Au vu du tableau, la question s’est posée d’une éventuelle dépendance de la légende vis-à-vis du nom du chancelier. Mais la réponse à la mauvaise performance électorale réside peut-être dans le processus de choix du bloc conservateur. « Ce n’était pas tant de l’image de Merkel que dépendait la CDU. Le parti a pris pour acquis la confiance que Merkel avait gagnée avec l’électorat. À tort ou à raison, elle avait la réputation de prendre de bonnes décisions, même parmi certains électeurs du SPD. La CDU a gaspillé cette réputation avec sa mauvaise gestion pour trouver un remplaçant », souligne Matt Fitzpatrick, professeur d’histoire internationale à l’Université Flinders. RBA.
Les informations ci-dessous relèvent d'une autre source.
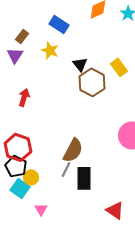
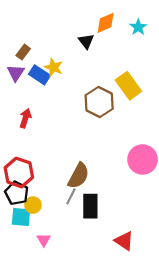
blue rectangle: (59, 24) -> (39, 75), moved
black triangle: (80, 64) -> (86, 41), moved
yellow rectangle: (119, 67) -> (128, 86), size x1.4
cyan square: (20, 188) -> (21, 217), turned -30

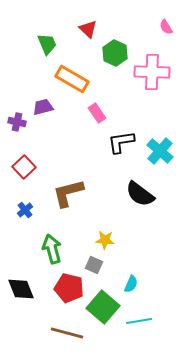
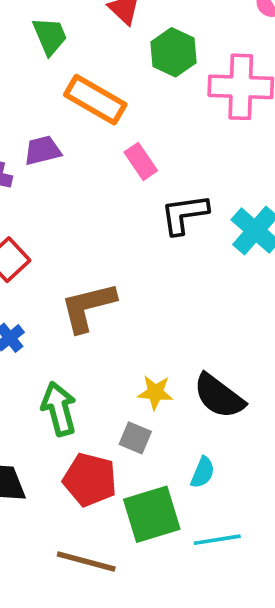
black semicircle: (140, 194) -> (219, 396), moved
green square: (103, 307) -> (152, 514), turned 32

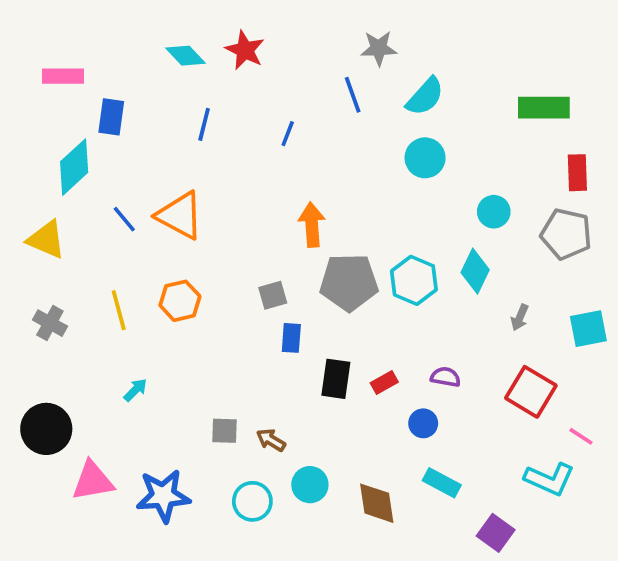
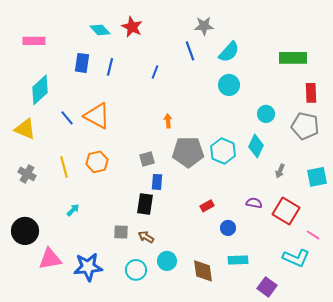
blue rectangle: (111, 117) -> (82, 63), moved
orange arrow: (312, 225) -> (168, 121), size x0.6
purple semicircle: (445, 377) -> (254, 203), moved
black rectangle: (336, 379) -> (145, 204), moved
cyan rectangle: (442, 483) -> (238, 260), turned -30

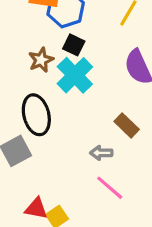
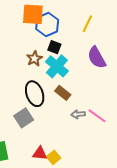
brown rectangle: (127, 125) -> (63, 93), moved
pink line: (110, 188) -> (97, 116), moved

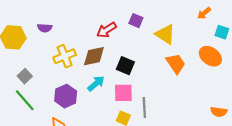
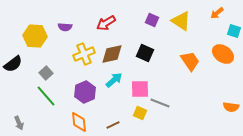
red arrow: (107, 30) -> (106, 23), moved
yellow triangle: (165, 34) -> (181, 21), moved
black square: (125, 66) -> (145, 53), moved
gray line: (144, 108) -> (160, 103), turned -66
Le professeur rappelle que la première candidate CDU/CSU, Annegret Kramp-Karrenbauer, a été discréditée lorsqu’il a dirigé le parti dans la recherche d’une alliance avec l’extrême droite, l’AfD, pour former le gouvernement qui commanderait la Thuringe, devant démissionner. « Alors le apparatchiks du parti a choisi le très impopulaire Armin Laschet plutôt que le Bavarois Markus Söder. Dans le même temps, l’aile droite du parti n’a pas abandonné la figure de droite plus dure de Friedrich Merz. Cette désunion a coûté cher. Si vous ne pouvez pas gouverner votre propre parti, beaucoup ne voudront pas que vous gouverniez le pays.

chemin ouvert vers le SPD

Pour tenter de revenir au pouvoir et cesser d’être le « petit frère » de la soi-disant grande coalition allemande, le SPD a investi dans la figure d’Olaf Scholz, quasi omniprésente dans le matériel de campagne de la légende. Présenté comme un homme d’État, il a été considéré comme le vainqueur des trois débats tenus pendant la campagne.
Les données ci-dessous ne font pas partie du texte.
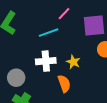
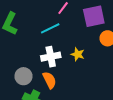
orange semicircle: (64, 84) -> (49, 80), moved

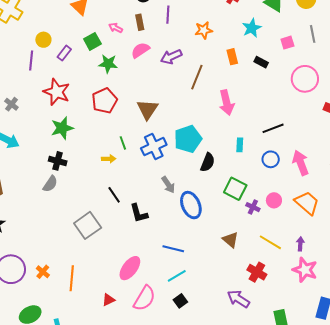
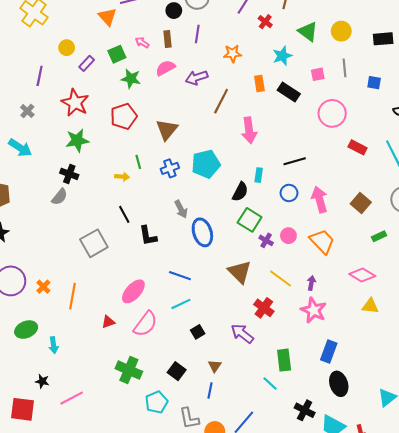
purple line: (31, 61) -> (40, 76), moved
black rectangle: (261, 62) -> (289, 92), size x1.5
blue cross: (154, 146) -> (170, 168), size x0.7
black semicircle: (208, 162) -> (240, 192), moved
brown triangle: (230, 240) -> (240, 272), size x1.4
black square: (180, 301) -> (198, 332), moved

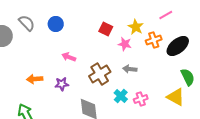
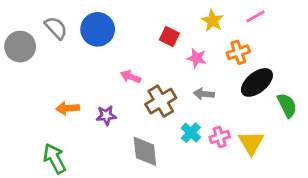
blue circle: (56, 24) -> (98, 29), size x1.5
yellow star: (136, 27) -> (212, 21), moved
black ellipse: (178, 46) -> (257, 82), moved
pink arrow: (69, 57) -> (131, 77), moved
yellow triangle: (176, 97) -> (251, 143), moved, turned 30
« Alors que Laschet et (Annalena) Baerbock, les dirigeants de la CDU et des Verts, trébuchaient pendant l’élection, Olaf Scholz a été redécouvert par l’électorat. Normalement, son style peu excitant aurait été un handicap, mais au fur et à mesure que les électeurs examinaient leurs options, il est devenu la seule alternative stable et fiable », souligne James Skidmore. « Il y a quatre ans, beaucoup pensaient que le SPD était sur le point de devenir un parti plus petit, mais cette élection l’a ressuscité. À tout le moins, cela nous dit à quel point les campagnes électorales peuvent être importantes pour forcer les électeurs à prendre de vraies décisions sur qui ou ce qu’ils veulent soutenir. »

Contrairement à ce qui s’est passé avec la CDU, la cohésion interne a favorisé les sociaux-démocrates. « Le parti était exceptionnellement uni et avait une plate-forme politique claire. Il avait un candidat populaire et expérimenté au poste de chancelier et a fait une bonne campagne. Mais c’est aussi une chance que la CDU/CSU ait choisi Armin Laschet comme candidat à la chancelière, qui a ensuite mené une campagne désastreuse. Une grande partie de la force du SPD est due à la faiblesse de son principal adversaire », a déclaré Ed Turner, codirecteur du Centre Aston pour l’Europe et président par intérim de l’Association internationale pour l’étude de la politique allemande. RBA.

Même avec la victoire, cependant, les sociaux-démocrates n’ont pas encore garanti leur retour au pouvoir, et les négociations pour la formation d’un nouveau gouvernement devraient prendre des mois dans un scénario politique plus fragmenté dans lequel deux partis, représentés par les Verts et les Les libéraux, seront fondamentaux et auront pratiquement le clé en main. Découvrez plus de cet imbroglio dans Un cadre politique fragmenté bouleverse la succession allemande.